TASK OBJECTIVE:
In the data below, retype exactly the line that contains "Recent Posts" and every line after it, through the last.

THE DATA:

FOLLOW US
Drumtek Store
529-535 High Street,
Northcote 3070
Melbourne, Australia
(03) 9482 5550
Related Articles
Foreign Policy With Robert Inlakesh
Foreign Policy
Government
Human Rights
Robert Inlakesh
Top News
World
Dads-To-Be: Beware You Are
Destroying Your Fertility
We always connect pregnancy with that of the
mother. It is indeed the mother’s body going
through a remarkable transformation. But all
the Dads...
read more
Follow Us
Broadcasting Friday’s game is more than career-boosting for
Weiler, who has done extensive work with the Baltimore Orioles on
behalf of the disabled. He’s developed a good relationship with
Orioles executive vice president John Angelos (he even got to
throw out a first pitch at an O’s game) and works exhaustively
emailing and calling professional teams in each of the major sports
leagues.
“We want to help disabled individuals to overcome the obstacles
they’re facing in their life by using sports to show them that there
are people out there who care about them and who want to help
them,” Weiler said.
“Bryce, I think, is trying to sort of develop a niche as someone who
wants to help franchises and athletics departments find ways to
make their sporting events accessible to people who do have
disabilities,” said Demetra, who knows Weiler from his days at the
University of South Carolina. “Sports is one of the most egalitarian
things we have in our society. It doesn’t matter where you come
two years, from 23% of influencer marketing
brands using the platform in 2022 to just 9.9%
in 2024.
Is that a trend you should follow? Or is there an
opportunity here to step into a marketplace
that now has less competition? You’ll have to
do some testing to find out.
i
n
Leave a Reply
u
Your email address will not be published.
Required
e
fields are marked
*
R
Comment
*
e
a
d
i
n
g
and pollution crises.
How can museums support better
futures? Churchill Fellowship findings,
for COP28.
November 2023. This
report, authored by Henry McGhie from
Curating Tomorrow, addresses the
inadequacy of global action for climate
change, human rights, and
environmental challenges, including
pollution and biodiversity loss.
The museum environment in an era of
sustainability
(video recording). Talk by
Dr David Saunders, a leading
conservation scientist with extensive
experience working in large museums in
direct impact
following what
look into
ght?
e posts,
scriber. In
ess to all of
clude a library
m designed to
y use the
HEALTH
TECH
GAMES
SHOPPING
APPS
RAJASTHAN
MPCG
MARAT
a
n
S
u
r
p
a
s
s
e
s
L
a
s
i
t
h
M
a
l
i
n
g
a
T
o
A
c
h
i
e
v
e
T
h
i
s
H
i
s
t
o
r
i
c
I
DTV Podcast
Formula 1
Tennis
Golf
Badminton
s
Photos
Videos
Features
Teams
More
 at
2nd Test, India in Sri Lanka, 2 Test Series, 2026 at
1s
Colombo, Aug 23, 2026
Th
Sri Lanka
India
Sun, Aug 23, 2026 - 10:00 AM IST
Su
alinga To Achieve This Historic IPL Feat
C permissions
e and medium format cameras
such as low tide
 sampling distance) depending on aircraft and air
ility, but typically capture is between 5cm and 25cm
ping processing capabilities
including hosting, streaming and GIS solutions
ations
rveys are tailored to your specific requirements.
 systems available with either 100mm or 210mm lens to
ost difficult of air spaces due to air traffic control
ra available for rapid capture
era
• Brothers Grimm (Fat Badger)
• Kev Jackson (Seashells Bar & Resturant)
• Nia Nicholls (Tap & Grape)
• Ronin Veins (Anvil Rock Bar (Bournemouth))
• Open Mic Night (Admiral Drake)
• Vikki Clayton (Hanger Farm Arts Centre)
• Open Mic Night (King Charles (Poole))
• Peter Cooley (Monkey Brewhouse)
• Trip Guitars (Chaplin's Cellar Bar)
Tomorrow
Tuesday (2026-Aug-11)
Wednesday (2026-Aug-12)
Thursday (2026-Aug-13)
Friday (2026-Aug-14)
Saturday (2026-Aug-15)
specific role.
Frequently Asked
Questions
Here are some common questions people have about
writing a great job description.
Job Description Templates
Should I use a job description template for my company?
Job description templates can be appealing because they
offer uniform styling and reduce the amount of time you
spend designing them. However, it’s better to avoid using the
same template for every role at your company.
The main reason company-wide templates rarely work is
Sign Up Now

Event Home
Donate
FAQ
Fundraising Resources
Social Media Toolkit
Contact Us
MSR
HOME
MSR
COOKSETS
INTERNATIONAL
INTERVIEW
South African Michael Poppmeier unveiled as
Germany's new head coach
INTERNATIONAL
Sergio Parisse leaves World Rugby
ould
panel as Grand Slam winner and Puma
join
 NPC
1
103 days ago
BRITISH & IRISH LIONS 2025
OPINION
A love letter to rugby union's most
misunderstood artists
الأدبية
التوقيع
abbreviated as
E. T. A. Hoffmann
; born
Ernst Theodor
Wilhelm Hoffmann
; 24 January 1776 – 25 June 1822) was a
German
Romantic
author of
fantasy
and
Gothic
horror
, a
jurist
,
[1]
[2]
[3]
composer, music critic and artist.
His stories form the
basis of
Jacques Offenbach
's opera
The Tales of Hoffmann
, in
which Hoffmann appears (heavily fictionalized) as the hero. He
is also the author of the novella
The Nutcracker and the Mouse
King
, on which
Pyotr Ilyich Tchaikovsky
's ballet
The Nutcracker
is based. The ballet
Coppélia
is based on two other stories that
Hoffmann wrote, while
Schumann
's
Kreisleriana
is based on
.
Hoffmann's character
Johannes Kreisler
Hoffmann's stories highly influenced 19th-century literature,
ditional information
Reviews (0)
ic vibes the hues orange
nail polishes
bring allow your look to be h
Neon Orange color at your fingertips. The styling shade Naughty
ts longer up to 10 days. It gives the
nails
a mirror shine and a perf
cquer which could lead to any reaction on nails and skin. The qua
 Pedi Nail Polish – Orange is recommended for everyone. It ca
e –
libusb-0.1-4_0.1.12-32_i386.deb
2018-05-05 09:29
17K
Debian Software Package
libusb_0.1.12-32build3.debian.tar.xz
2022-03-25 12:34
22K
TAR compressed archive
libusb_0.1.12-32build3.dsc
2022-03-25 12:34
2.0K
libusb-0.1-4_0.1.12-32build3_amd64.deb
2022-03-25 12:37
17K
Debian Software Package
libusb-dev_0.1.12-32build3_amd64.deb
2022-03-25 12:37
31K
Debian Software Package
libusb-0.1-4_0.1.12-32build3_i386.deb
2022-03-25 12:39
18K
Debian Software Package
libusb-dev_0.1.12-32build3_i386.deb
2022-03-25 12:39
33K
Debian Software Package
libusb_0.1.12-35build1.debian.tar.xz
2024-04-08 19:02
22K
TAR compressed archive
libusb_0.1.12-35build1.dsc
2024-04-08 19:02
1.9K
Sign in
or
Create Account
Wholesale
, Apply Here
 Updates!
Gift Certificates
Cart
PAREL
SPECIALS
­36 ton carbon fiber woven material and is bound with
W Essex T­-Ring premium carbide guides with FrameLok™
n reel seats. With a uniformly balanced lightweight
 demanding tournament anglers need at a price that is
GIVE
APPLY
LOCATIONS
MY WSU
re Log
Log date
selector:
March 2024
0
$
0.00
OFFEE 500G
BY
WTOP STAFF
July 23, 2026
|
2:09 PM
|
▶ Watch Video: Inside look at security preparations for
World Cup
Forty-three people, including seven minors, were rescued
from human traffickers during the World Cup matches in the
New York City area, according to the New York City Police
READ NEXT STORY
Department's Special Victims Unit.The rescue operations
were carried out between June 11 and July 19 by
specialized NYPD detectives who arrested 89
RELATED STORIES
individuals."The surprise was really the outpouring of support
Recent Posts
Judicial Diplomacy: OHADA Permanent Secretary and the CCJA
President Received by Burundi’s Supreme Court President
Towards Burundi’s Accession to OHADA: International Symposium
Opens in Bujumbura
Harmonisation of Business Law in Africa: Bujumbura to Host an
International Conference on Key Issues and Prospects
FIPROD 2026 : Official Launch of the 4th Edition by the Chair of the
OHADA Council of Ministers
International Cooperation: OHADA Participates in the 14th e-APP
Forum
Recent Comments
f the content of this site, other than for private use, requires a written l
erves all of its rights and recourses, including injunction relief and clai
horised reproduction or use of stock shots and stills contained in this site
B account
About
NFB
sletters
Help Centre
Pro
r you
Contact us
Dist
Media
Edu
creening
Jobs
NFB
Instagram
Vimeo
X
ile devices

YOUR RESPONSE:
Recent Posts
Judicial Diplomacy: OHADA Permanent Secretary and the CCJA
President Received by Burundi’s Supreme Court President
Towards Burundi’s Accession to OHADA: International Symposium
Opens in Bujumbura
Harmonisation of Business Law in Africa: Bujumbura to Host an
International Conference on Key Issues and Prospects
FIPROD 2026 : Official Launch of the 4th Edition by the Chair of the
OHADA Council of Ministers
International Cooperation: OHADA Participates in the 14th e-APP
Forum
Recent Comments
f the content of this site, other than for private use, requires a written l
erves all of its rights and recourses, including injunction relief and clai
horised reproduction or use of stock shots and stills contained in this site
B account
About
NFB
sletters
Help Centre
Pro
r you
Contact us
Dist
Media
Edu
creening
Jobs
NFB
Instagram
Vimeo
X
ile devices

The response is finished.